* [EXERCISE DESCRIPTION]:
In the listing below, find the line with "Sunday, August 9, 2026" and the line with "Center of Daily", then return them and every line between them exactly, minus the pictures.

* [TASK MATERIAL]:
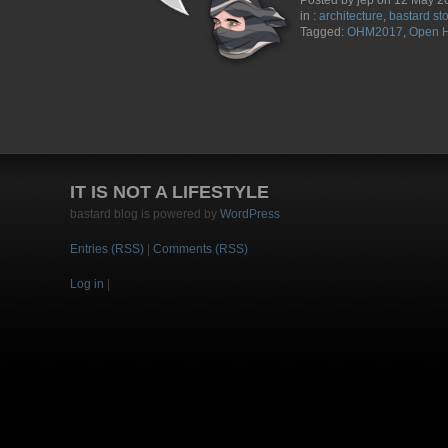
Posted by jep on 12 May 2
in :
architecture
,
bastard st
Tagged:
OHM2017
,
Open H
IT IS NOT A LIFESTYLE
bastard blog is powered by
WordPress
Entries (RSS)
|
Comments (RSS)
Log in
|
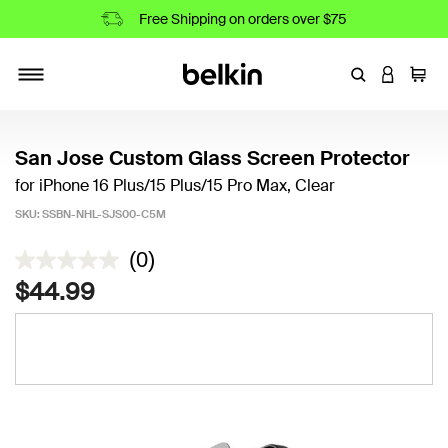
Free Shipping on orders over $75
Enter Keyword
LOGIN T
Cart
Toggle navigation
San Jose Custom Glass Screen Protector
for iPhone 16 Plus/15 Plus/15 Pro Max, Clear
SKU:
SSBN-NHL-SJS00-C5M
4.5 out of 5 Customer Rating
(0)
$44.99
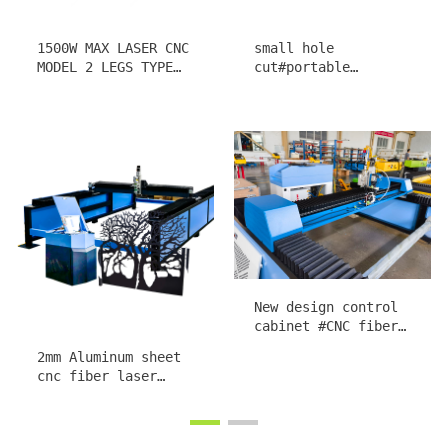
1300*1300
1300*2500 Portable
1000*1500mm MINI
Plasma CNC cutting
portable cnc plasma
machine buit in THC
cutting machine
nest software steel
1313 1015
sheet cutter
Low-cost Portable
Portable Precise
Plasma CNC Machine
Prompt Plasma CNC
Built in shapes
Machine G code
library Metal Art
cutter Built in THC
craft Water chiller
system 40 shapes
toploong Torch
library Metal Art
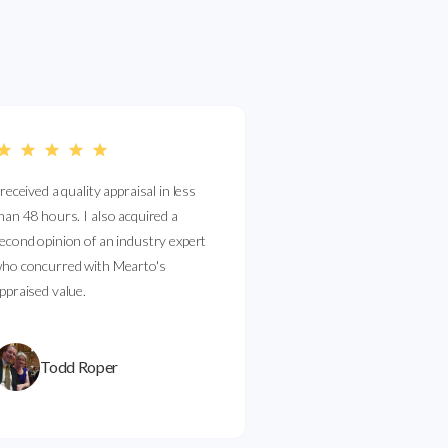
 received a quality appraisal in less
han 48 hours. I also acquired a
econd opinion of an industry expert
ho concurred with Mearto's
ppraised value.
Todd Roper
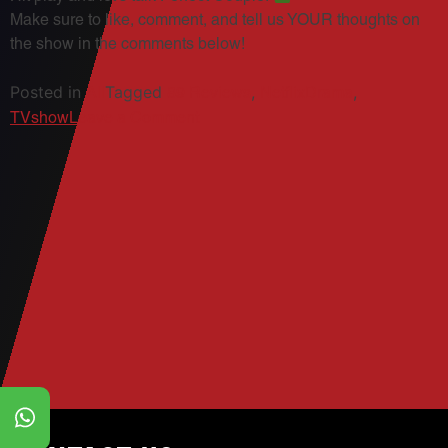
Make sure to like, comment, and tell us YOUR thoughts on
the show in the comments below!
Posted in
Tagged
,
,
All
89 Reviews
NetflixDrama
on
TVshow
Leave a Comment
89
Reviews:
The
Perfect
Couple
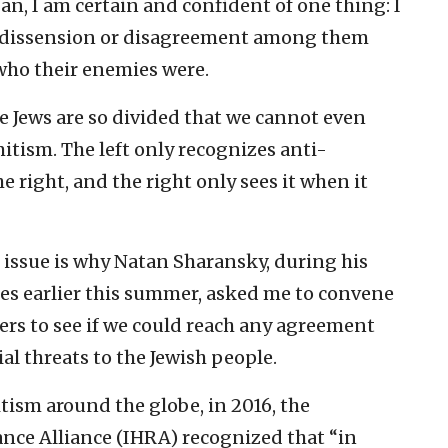
n, I am certain and confident of one thing: I
, dissension or disagreement among them
who their enemies were.
e Jews are so divided that we cannot even
itism. The left only recognizes anti-
right, and the right only sees it when it
c issue is why Natan Sharansky, during his
tes earlier this summer, asked me to convene
ders to see if we could reach any agreement
al threats to the Jewish people.
itism around the globe, in 2016, the
ce Alliance (IHRA) recognized that “in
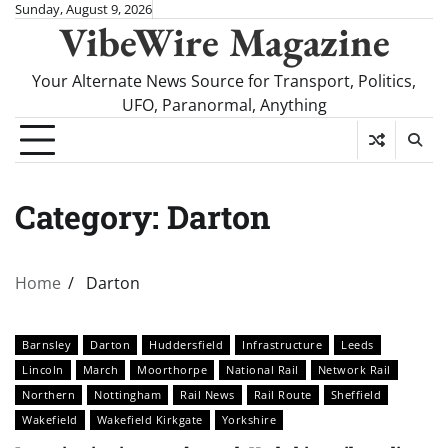
Skip
Sunday, August 9, 2026
VibeWire Magazine
to
content
Your Alternate News Source for Transport, Politics,
UFO, Paranormal, Anything
Category:
Darton
Home
Darton
Barnsley
Darton
Huddersfield
Infrastructure
Leeds
Lincoln
March
Moorthorpe
National Rail
Network Rail
Northern
Nottingham
Rail News
Rail Route
Sheffield
Wakefield
Wakefield Kirkgate
Yorkshire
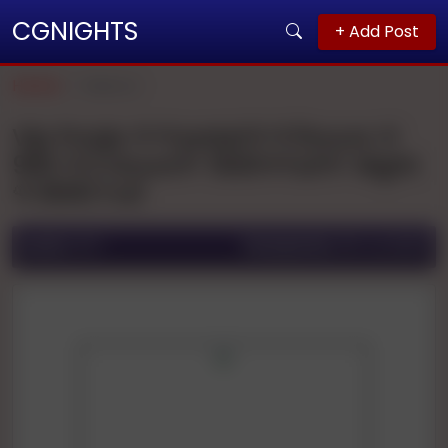
CGNIGHTS
+ Add Post
Home
Meerut
Vip Pooja 🌹🌹patel🌹🌹1hours 🌹
900 🌹2 Hours🌹 1500🌹full🌹 Night
🌹3000 Full
Ad ID:
1671
Posted On:
06 Jul 2025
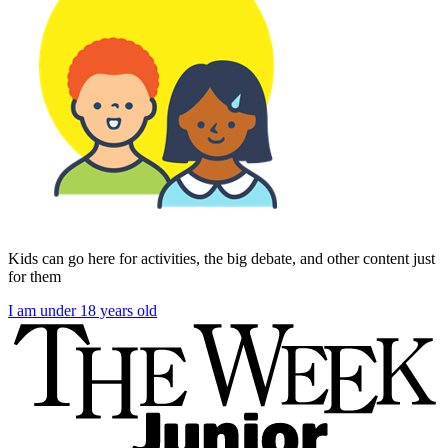
Kids can go here for activities, the big debate, and other content just
for them
I am under 18 years old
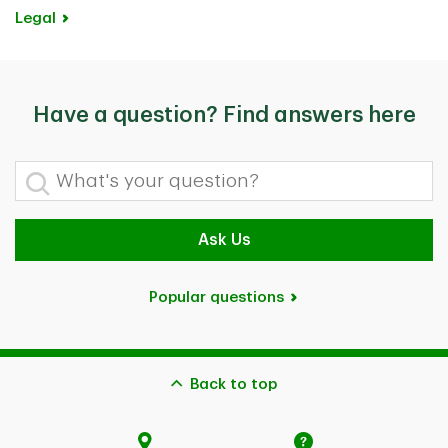
Legal
Have a question? Find answers here
What's your question?
Ask Us
Popular questions
Back to top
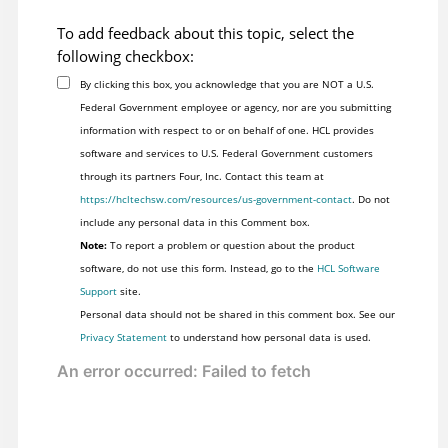
To add feedback about this topic, select the
following checkbox:
By clicking this box, you acknowledge that you are NOT a U.S.
Federal Government employee or agency, nor are you submitting
information with respect to or on behalf of one. HCL provides
software and services to U.S. Federal Government customers
through its partners Four, Inc. Contact this team at
https://hcltechsw.com/resources/us-government-contact
. Do not
include any personal data in this Comment box.
Note:
To report a problem or question about the product
software, do not use this form. Instead, go to the
HCL Software
Support
site.
Personal data should not be shared in this comment box. See our
Privacy Statement
to understand how personal data is used.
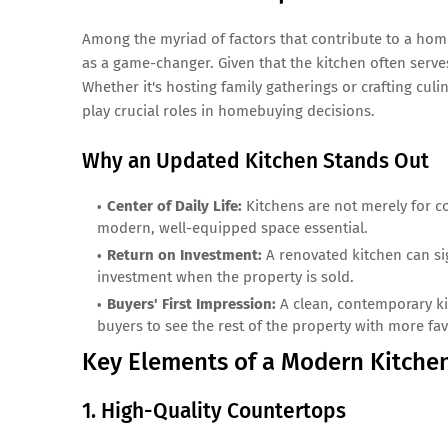
Among the myriad of factors that contribute to a hom
as a game-changer. Given that the kitchen often serve
Whether it's hosting family gatherings or crafting culi
play crucial roles in homebuying decisions.
Why an Updated Kitchen Stands Out
Center of Daily Life:
Kitchens are not merely for co
modern, well-equipped space essential.
Return on Investment:
A renovated kitchen can sig
investment when the property is sold.
Buyers' First Impression:
A clean, contemporary ki
buyers to see the rest of the property with more fav
Key Elements of a Modern Kitche
1. High-Quality Countertops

* [WRITTEN REPLY]:
Sunday, August 9, 2026
VibeWire Magazine
to
content
Your Alternate News Source for Transport, Politics,
UFO, Paranormal, Anything
Category:
Darton
Home
Darton
Barnsley
Darton
Huddersfield
Infrastructure
Leeds
Lincoln
March
Moorthorpe
National Rail
Network Rail
Northern
Nottingham
Rail News
Rail Route
Sheffield
Wakefield
Wakefield Kirkgate
Yorkshire
CGNIGHTS
+ Add Post
Home
Meerut
Vip Pooja 🌹🌹patel🌹🌹1hours 🌹
900 🌹2 Hours🌹 1500🌹full🌹 Night
🌹3000 Full
Ad ID:
1671
Posted On:
06 Jul 2025
Kids can go here for activities, the big debate, and other content just
for them
I am under 18 years old
Legal
Have a question? Find answers here
What's your question?
Ask Us
Popular questions
Back to top
To add feedback about this topic, select the
following checkbox:
By clicking this box, you acknowledge that you are NOT a U.S.
Federal Government employee or agency, nor are you submitting
information with respect to or on behalf of one. HCL provides
software and services to U.S. Federal Government customers
through its partners Four, Inc. Contact this team at
https://hcltechsw.com/resources/us-government-contact
. Do not
include any personal data in this Comment box.
Note:
To report a problem or question about the product
software, do not use this form. Instead, go to the
HCL Software
Support
site.
Personal data should not be shared in this comment box. See our
Privacy Statement
to understand how personal data is used.
Among the myriad of factors that contribute to a hom
as a game-changer. Given that the kitchen often serve
Whether it's hosting family gatherings or crafting culi
play crucial roles in homebuying decisions.
Why an Updated Kitchen Stands Out
Center of Daily Life:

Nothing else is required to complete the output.